Turkish defence minister warns US against vacuum of power in Syria
Turkish Defence Minister Hulusi Akar told Pentagon officials during a visit to the United States that there must not be a vacuum of power during the withdrawal of U.S. forces from Syria, Turkey's state-run Anadolu Agency reported on Feb. 23.
A senior U.S. administration official said on Feb. 22 Washington will leave about 400 U.S. troops split between two Syrian regions, a reversal by President Donald Trump that could pave the way for U.S. allies to keep troops in Syria.
"We reminded our partners that there should be no vacuum of power in any way during the withdrawal," Akar told the agency, describing his talks in the United States with acting U.S. Defense Secretary Patrick Shanahan.
According to Akar, the U.S. authorities accepted on working to avoid any delay on the Manbij roadmap and to conclude it quickly.
During the meeting, the Turkish delegation also mentioned the extradition of Fetullah Gülen and FETÖ members residing in the U.S. He went on to say that Ankara “will follow the issue closely in upcoming days”.
US Defense Secretary highlights importance of meeting
Akar arrived in Washington on Feb. 22 together with Chief of General Staff Yaşar Güler to discuss Syria and other issues with their U.S. counterparts.
Greeted by Shanahan, Akar was welcomed with a ceremony that included a military band and three cannons that fired off artillery rounds in honor of his arrival.
“We wanted to do something special, so we brought out the cannons with [Joint Chiefs of Staff] Chairman [Gen. Joseph] Dunford’s permission,” Shanahan reportedly said to Akar.
Shanahan highlighted the importance of the meeting, saying he wants to work with Ankara to find solutions to the problems in Syria and was looking forward to making progress.
“Our visit is important not only for bilateral relations, but also for security and stability in the region,” said Akar, who thanked Shanahan for his invitation.
Akar also took the opportunity to discuss the terrorist organizations that Turkey is dealing with.
“I would like to underline the difference between the YPG, PYD, PKK type terrorist organizations,” he said.

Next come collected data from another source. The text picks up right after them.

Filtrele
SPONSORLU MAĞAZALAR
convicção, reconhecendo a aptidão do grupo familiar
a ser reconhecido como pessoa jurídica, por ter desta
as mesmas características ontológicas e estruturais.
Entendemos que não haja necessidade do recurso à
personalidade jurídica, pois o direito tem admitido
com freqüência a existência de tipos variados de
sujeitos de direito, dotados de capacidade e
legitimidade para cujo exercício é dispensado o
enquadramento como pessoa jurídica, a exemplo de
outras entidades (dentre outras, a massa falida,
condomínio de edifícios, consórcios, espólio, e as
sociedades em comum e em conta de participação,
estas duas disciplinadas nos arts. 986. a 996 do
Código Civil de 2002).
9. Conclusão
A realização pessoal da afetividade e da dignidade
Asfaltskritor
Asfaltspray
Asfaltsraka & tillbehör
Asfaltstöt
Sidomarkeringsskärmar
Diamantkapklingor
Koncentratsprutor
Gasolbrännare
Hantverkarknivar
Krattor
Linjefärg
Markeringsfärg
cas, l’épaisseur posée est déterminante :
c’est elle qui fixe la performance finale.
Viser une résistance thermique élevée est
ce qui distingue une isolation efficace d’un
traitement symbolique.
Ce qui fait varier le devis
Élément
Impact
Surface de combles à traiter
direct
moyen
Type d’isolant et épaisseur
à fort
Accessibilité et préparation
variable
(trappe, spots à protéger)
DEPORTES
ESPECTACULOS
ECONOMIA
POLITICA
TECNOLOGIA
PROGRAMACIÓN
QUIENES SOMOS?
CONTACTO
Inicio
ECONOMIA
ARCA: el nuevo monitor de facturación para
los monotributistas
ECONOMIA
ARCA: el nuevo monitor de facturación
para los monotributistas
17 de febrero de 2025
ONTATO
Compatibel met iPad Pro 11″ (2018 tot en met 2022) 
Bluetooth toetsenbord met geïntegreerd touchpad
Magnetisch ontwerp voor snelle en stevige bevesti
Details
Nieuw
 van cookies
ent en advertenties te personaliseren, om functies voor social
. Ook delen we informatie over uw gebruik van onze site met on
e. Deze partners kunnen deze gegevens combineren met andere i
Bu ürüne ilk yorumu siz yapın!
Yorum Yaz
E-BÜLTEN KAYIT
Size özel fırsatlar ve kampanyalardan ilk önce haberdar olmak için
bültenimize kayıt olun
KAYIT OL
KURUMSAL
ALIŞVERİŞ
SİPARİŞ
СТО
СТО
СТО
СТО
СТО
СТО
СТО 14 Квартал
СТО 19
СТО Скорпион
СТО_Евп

“We have never had any problem with Kurds or other ethnicities in Turkey or outside Turkey in Syria. But there will be fighting against terrorist organizations.”
A couple hundred American troops will remain in Syria after the U.S. pullout as part of a multinational force to establish a safe zone in the region, the Pentagon said Feb. 22.

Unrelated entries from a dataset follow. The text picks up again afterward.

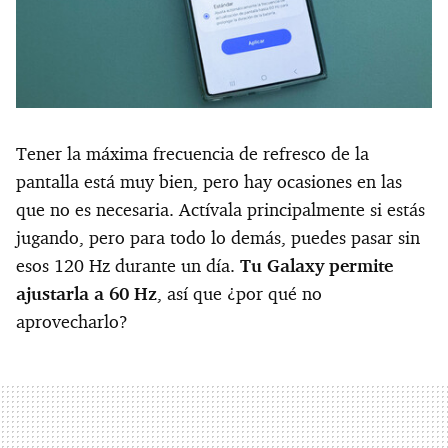
Tener la máxima frecuencia de refresco de la
pantalla está muy bien, pero hay ocasiones en las
que no es necesaria. Actívala principalmente si estás
jugando, pero para todo lo demás, puedes pasar sin
esos 120 Hz durante un día.
Tu Galaxy permite
ajustarla a 60 Hz
, así que ¿por qué no
aprovecharlo?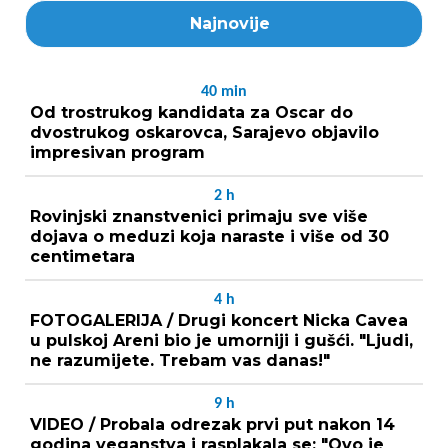
Najnovije
40
min
Od trostrukog kandidata za Oscar do
dvostrukog oskarovca, Sarajevo objavilo
impresivan program
2
h
Rovinjski znanstvenici primaju sve više
dojava o meduzi koja naraste i više od 30
centimetara
4
h
FOTOGALERIJA / Drugi koncert Nicka Cavea
u pulskoj Areni bio je umorniji i gušći. "Ljudi,
ne razumijete. Trebam vas danas!"
9
h
VIDEO / Probala odrezak prvi put nakon 14
godina veganstva i rasplakala se: "Ovo je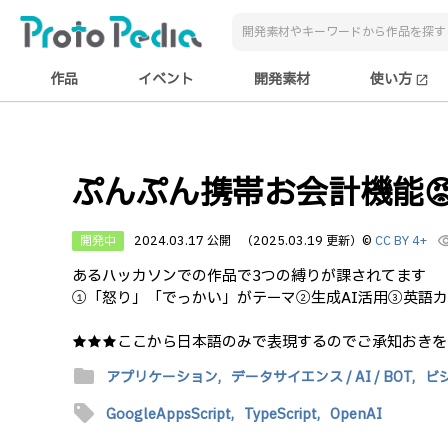
作品
イベント
開発素材
使い方
open_in_new
ぷんぷん携帯お会計機能
開発中
2024.03.17 公開
（2025.03.19 更新）
©
CC BY 4+
visibi
あるハッカソンでの作品で3つの縛りが課されてます
①「怒り」「でっかい」がテーマ②生成AI活用③英語
★★★ここから日本語のみで表現するのでご承知おきを
folder
アプリケーション,
データサイエンス / AI / BOT,
ビ
sell
GoogleAppsScript,
TypeScript,
OpenAI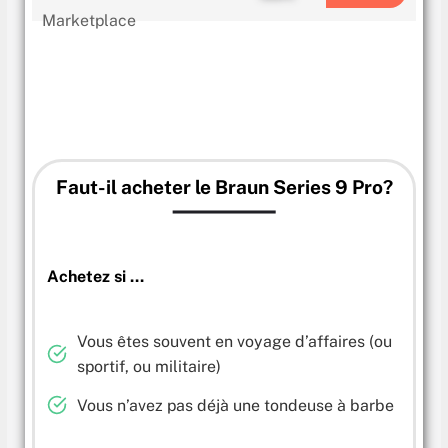
Faut-il acheter le
Braun Series 9 Pro
?
Achetez si …
Vous êtes souvent en voyage d’affaires (ou
sportif, ou militaire)
Vous n’avez pas déjà une tondeuse à barbe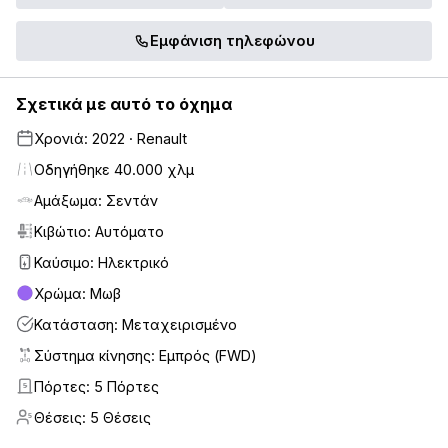
Εμφάνιση τηλεφώνου
Σχετικά με αυτό το όχημα
Χρονιά: 2022 · Renault
Οδηγήθηκε 40.000 χλμ
Αμάξωμα: Σεντάν
Κιβώτιο: Αυτόματο
Καύσιμο: Ηλεκτρικό
Χρώμα: Μωβ
Κατάσταση: Μεταχειρισμένο
Σύστημα κίνησης: Εμπρός (FWD)
Πόρτες: 5 Πόρτες
5
Θέσεις: 5 Θέσεις
5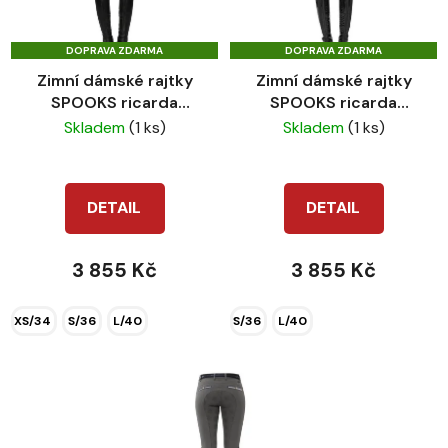
s
r
p
o
DOPRAVA ZDARMA
DOPRAVA ZDARMA
r
d
Zimní dámské rajtky
Zimní dámské rajtky
o
u
SPOOKS ricarda
SPOOKS ricarda
d
k
thermo black
thermo blue
Skladem
(1 ks)
Skladem
(1 ks)
u
t
k
ů
t
DETAIL
DETAIL
ů
3 855 Kč
3 855 Kč
XS/34
S/36
L/40
S/36
L/40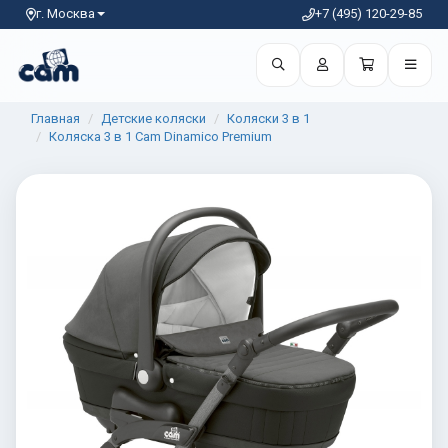
г. Москва
+7 (495) 120-29-85
Главная
Детские коляски
Коляски 3 в 1
Коляска 3 в 1 Cam Dinamico Premium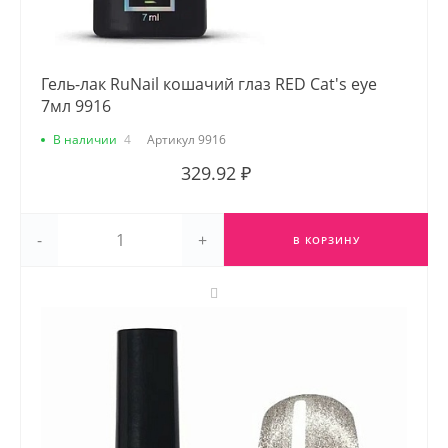
Гель-лак RuNail кошачий глаз RED Cat's eye
7мл 9916
В наличии
4
Артикул
9916
329.92 ₽
-
+
В КОРЗИНУ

"U.S. forces numbering a couple hundred will remain in northeast Syria as part of a multinational force," Pentagon spokesman Sean Robertson said on Feb. 22.
Robertson also said the U.S. is looking at the "safe zone along the Turkish border".
"The multinational observing and monitoring force will be made up primarily of NATO allies, who along with U.S. forces will maintain stability and prevent an ISIS resurgence in Syria," Robertson added, using another term for ISIL.
A defense official who spoke to Anadolu Agency on condition of anonymity said Turkish and SDF forces would not be involved in the planned safe zone.
On Feb. 21, the White House said 200 troops will remain in Syria as part of a peacekeeping effort. However, a report published by The Washington Post said 400 troops will remain, with 200 in northeast Syria and another 200 at the al-Tanf garrison in southern Syria.
"The U.S. will maintain a presence at the al-Tanf garrison in southern Syria," said Robertson.
The base at al-Tanf has been viewed by some within the administration as a critical foil to Iran establishing a land route from Tehran to Damascus via Iraq.